During COVID-19, excess mortality ran well above reported COVID deaths in most countries, and the two diverged most where testing was weakest (Weinberger et al. 2020). The gap has two sources. Undercounted direct deaths are true crisis deaths never coded as such, from missed diagnoses to home deaths. Indirect deaths are the collateral toll — untreated heart attacks, deferred care, an overwhelmed hospital — that a cause-specific count would never attribute to the crisis but that excess mortality includes by construction. The same construction can produce negative excess, for instance when lockdowns cut road deaths and influenza transmission, which is a feature: excess mortality is a net measure of a crisis’s full effect on death.

A worked example#

We take observed weekly deaths over a shock period and a modeled expected baseline, sum the excess, and compare it to the deaths reported as due to the specific cause.

In code#

R#

R
observed <- c(1150, 1300, 1600, 1850, 1700, 1400, 1200)   # weekly deaths
expected <- c(1050, 1080, 1100, 1120, 1100, 1080, 1050)   # Serfling baseline

excess <- sum(observed - expected)
reported <- round(0.65 * excess)      # deaths coded to the specific cause
undercount_ratio <- excess / reported

round(c(excess = excess, reported = reported,
        undercount_ratio = undercount_ratio), 2)

Python#

Python
import numpy as np

observed = np.array([1150, 1300, 1600, 1850, 1700, 1400, 1200])  # weekly
expected = np.array([1050, 1080, 1100, 1120, 1100, 1080, 1050])  # baseline

excess = int((observed - expected).sum())
reported = round(0.65 * excess)        # deaths coded to the specific cause
undercount_ratio = excess / reported

print(f"excess deaths       = {excess}")
print(f"reported cause deaths = {reported}")
print(f"undercount ratio    = {undercount_ratio:.2f}")
excess deaths       = 2620
reported cause deaths = 1703
undercount ratio    = 1.54

Julia#

Julia
observed = [1150, 1300, 1600, 1850, 1700, 1400, 1200]   # weekly deaths
expected = [1050, 1080, 1100, 1120, 1100, 1080, 1050]   # Serfling baseline

excess = sum(observed .- expected)
reported = round(Int, 0.65 * excess)     # deaths coded to the specific cause
undercount_ratio = excess / reported

(excess = excess, reported = reported, undercount_ratio = undercount_ratio)

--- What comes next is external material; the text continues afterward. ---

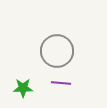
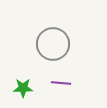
gray circle: moved 4 px left, 7 px up
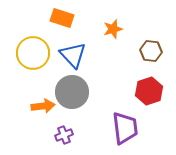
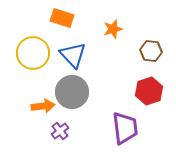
purple cross: moved 4 px left, 4 px up; rotated 18 degrees counterclockwise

The reported cause-specific deaths capture only part of the excess; the ratio above one is the factor by which the official count understates the toll.

Why it matters#

Excess mortality is the benchmark against which every cause-specific death count is judged, because it is hard to game and easy to compare across countries with very different testing and coding practices. Its weakness is the counterfactual: the estimate is only as good as the baseline, and reasonable analysts choosing different baseline periods or models will disagree, so a credible figure reports that uncertainty. Read alongside a censoring-corrected severity estimate, excess mortality closes the loop between how many were infected, how many died, and how many of those deaths ever made it into the official record.